TASK INSTRUCTIONS.
Could you filter the listing for lines with the word "staticText" and return them?

DATA SECTION.

* * * *

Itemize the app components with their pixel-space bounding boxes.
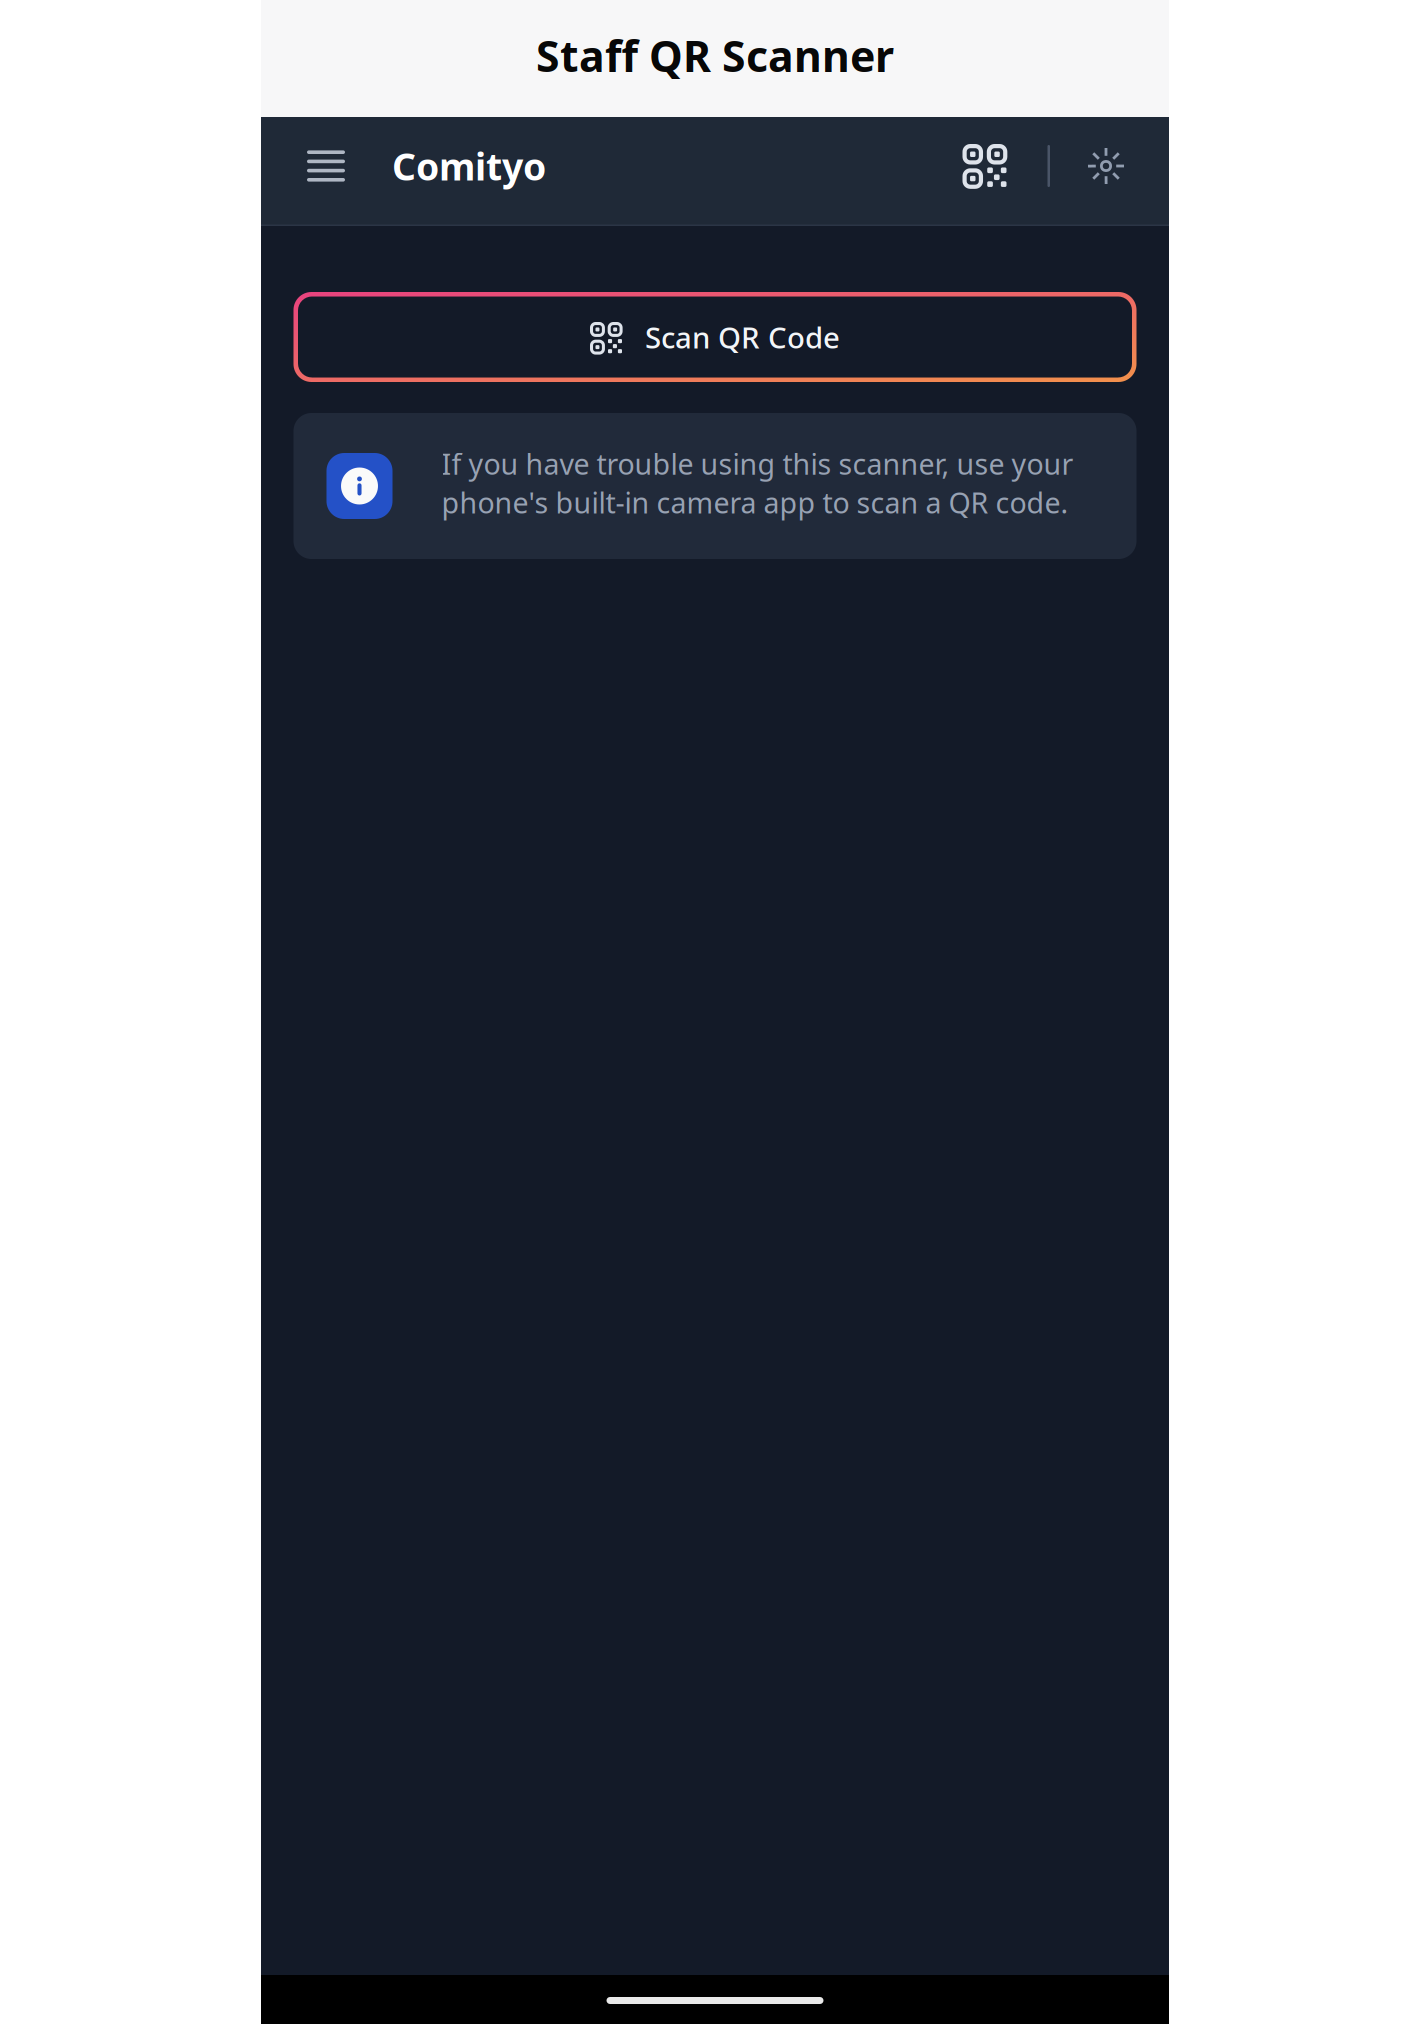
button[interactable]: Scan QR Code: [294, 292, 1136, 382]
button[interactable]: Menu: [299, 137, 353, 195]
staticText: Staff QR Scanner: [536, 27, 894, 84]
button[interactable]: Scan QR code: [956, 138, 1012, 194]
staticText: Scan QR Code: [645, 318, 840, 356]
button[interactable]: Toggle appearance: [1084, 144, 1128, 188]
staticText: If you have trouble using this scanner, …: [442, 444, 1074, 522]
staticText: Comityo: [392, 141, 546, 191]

* * * *

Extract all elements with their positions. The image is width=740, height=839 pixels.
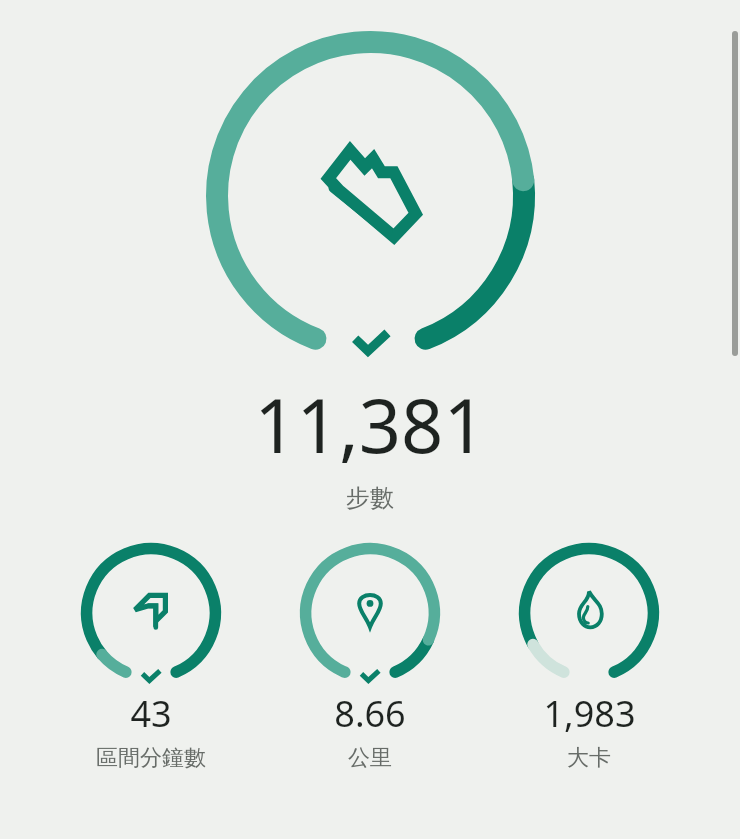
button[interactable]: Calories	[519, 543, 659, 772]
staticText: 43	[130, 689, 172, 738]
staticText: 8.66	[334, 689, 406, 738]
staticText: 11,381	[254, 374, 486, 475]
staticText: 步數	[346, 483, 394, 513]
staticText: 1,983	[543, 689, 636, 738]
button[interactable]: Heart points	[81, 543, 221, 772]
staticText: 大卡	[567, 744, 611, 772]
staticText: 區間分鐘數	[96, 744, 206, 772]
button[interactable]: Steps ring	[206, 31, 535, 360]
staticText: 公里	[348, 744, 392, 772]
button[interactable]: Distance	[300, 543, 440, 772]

* * * *

RESULT OF THIS TASK.
staticText: Staff QR Scanner: [536, 27, 894, 84]
staticText: Scan QR Code: [645, 318, 840, 356]
staticText: If you have trouble using this scanner, …: [442, 444, 1074, 522]
staticText: Comityo: [392, 141, 546, 191]
staticText: 43	[130, 689, 172, 738]
staticText: 8.66	[334, 689, 406, 738]
staticText: 11,381	[254, 374, 486, 475]
staticText: 步數	[346, 483, 394, 513]
staticText: 1,983	[543, 689, 636, 738]
staticText: 大卡	[567, 744, 611, 772]
staticText: 區間分鐘數	[96, 744, 206, 772]
staticText: 公里	[348, 744, 392, 772]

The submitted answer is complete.